Translating a much-loved novel to the big screen is always a tricky task. With Delia Owens’ Where The Crawdads Sing, which has sold more than 12 million copies to date, the audience is big and the expectations are high. This cinematic version, produced by Reese Witherspoon’s Hello Sunshine, unfortunately doesn’t succeed in meeting them.
Daisy Edgar-Jones, a star on the rise after her incredible performance in BBC/Hulu series Normal People and playing a gutsy final girl in horror-thriller Fresh, is plunged into a swampy, period environment here. She is Kya, a solitary young woman left to fend for herself after her mother, then siblings, then abusive father, all desert her. Shunned by the townsfolk around her, it doesn’t take long for fingers to point in her direction when a man is found dead near her home.
You never quite buy the young, thin, beautiful, white Kya as a true outsider.

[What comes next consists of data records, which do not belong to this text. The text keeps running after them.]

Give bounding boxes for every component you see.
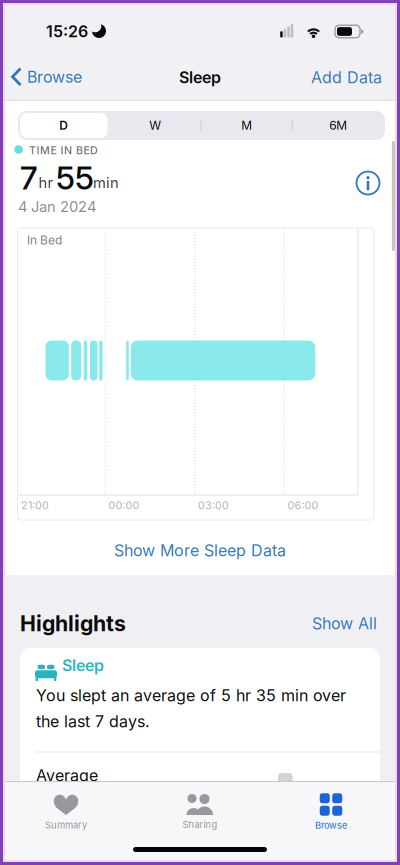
staticText: D <box>59 118 68 133</box>
staticText: hr <box>38 174 54 191</box>
staticText: Browse <box>315 820 347 831</box>
button[interactable]: Show More Sleep Data <box>114 541 286 560</box>
staticText: 55 <box>56 159 94 197</box>
staticText: 06:00 <box>287 499 318 512</box>
staticText: Average <box>36 766 98 785</box>
button[interactable]: Browse <box>276 788 386 836</box>
staticText: W <box>149 118 161 133</box>
staticText: Browse <box>27 68 82 86</box>
staticText: Sleep <box>179 68 221 87</box>
staticText: Sleep <box>62 656 104 675</box>
button[interactable]: W <box>110 113 201 138</box>
button[interactable]: Browse <box>11 67 82 87</box>
staticText: the last 7 days. <box>36 712 150 731</box>
button[interactable]: About Time in Bed <box>356 172 380 194</box>
staticText: Show More Sleep Data <box>114 541 286 560</box>
button[interactable]: M <box>201 113 292 138</box>
staticText: 03:00 <box>198 499 229 512</box>
staticText: min <box>93 174 119 191</box>
staticText: Add Data <box>311 68 382 87</box>
staticText: You slept an average of 5 hr 35 min over <box>36 686 346 705</box>
staticText: 4 Jan 2024 <box>18 198 96 215</box>
staticText: 00:00 <box>109 499 140 512</box>
staticText: 6M <box>329 118 347 133</box>
button[interactable]: Show All <box>312 614 377 633</box>
staticText: 7 <box>20 159 37 197</box>
button[interactable]: Summary <box>11 788 121 836</box>
button[interactable]: 6M <box>293 113 384 138</box>
staticText: 15:26 <box>46 22 88 41</box>
button[interactable]: D <box>20 113 108 138</box>
button[interactable]: Add Data <box>311 68 382 87</box>
staticText: In Bed <box>27 233 62 247</box>
button[interactable]: Sharing <box>145 788 255 836</box>
staticText: Show All <box>312 614 377 633</box>
staticText: Highlights <box>20 611 126 636</box>
staticText: M <box>241 118 252 133</box>
staticText: Sharing <box>182 819 218 830</box>
button[interactable]: Sleep <box>20 648 380 800</box>
staticText: Summary <box>45 820 87 830</box>
staticText: 21:00 <box>21 499 49 512</box>
staticText: TIME IN BED <box>29 144 98 157</box>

This murder accusation, and the trial deciding Kya’s fate, is the framing device for the film. Ditching the more chronological approach of the book, Lucy Alibar’s screenplay reveals the crime at the very top of the runtime, flashing backwards and forwards to fill in the gaps. This might not be an uncommon way to approach this kind of story, but it does dispel a certain amount of tension from the start — and the loose, feeble attempt at courtroom drama is nowhere near gripping enough to make it a setting we’re keen to return to.
Edgar-Jones’ natural charm, steely determination and convincing, almost-feral disposition, especially early on, keep you on Kya’s side, and Harris Dickinson impresses once again as charmingly sinister former quarterback Chase Andrews. He and Kya’s toxic, sometimes violent relationship adds some edge to this otherwise quite gentle movie — and though their dynamic is contrasted nicely by the safety and warmth Kya feels with all-American shrimper’s son Tate (Taylor John Smith), the latter pairing leaves a lot to be desired in terms of chemistry.

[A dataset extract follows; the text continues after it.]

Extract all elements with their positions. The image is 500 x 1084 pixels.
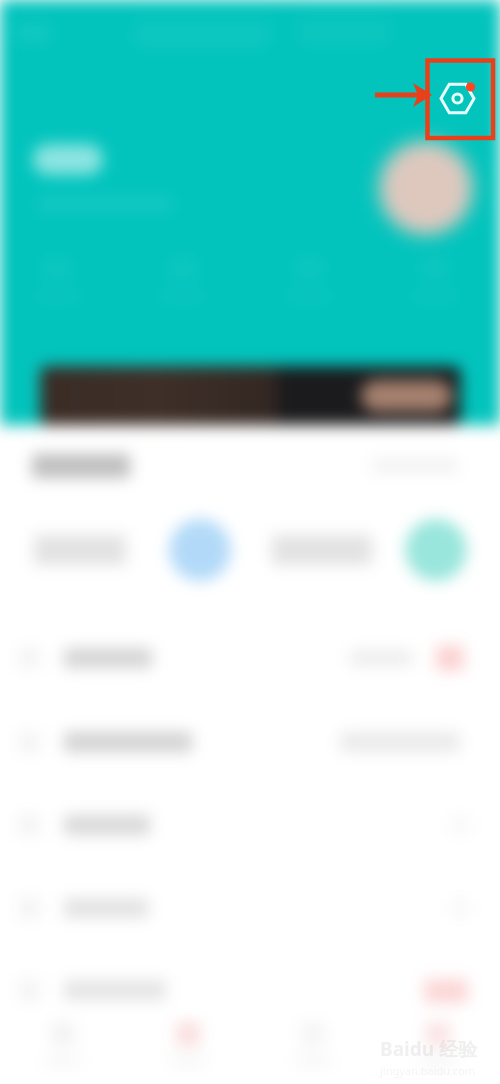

The trouble with this version of Where The Crawdads Sing is that you never quite buy the young, thin, beautiful, white Kya as a true outsider. The girl from the novel, covered in dirt and consumed by gnawing loneliness, is sanded down and smoothed out, her every thought over-explained by incessant voiceover. That treatment seems to have been applied to every other element of the film, too — so much so, it feels like it would be more at home in the BBC’s 8pm Sunday night slot than here on the big screen. The direction and cinematography are thoroughly conventional, lacking in much flavour or wonder, save for some beautiful sunset shots of the marshes, and the score is often saccharine and overbearing. For fans of the book, there will be some satisfaction in watching these characters come to life and the plot’s twists and turns play out — but for newcomers to this story, it is, unfortunately, underwhelming.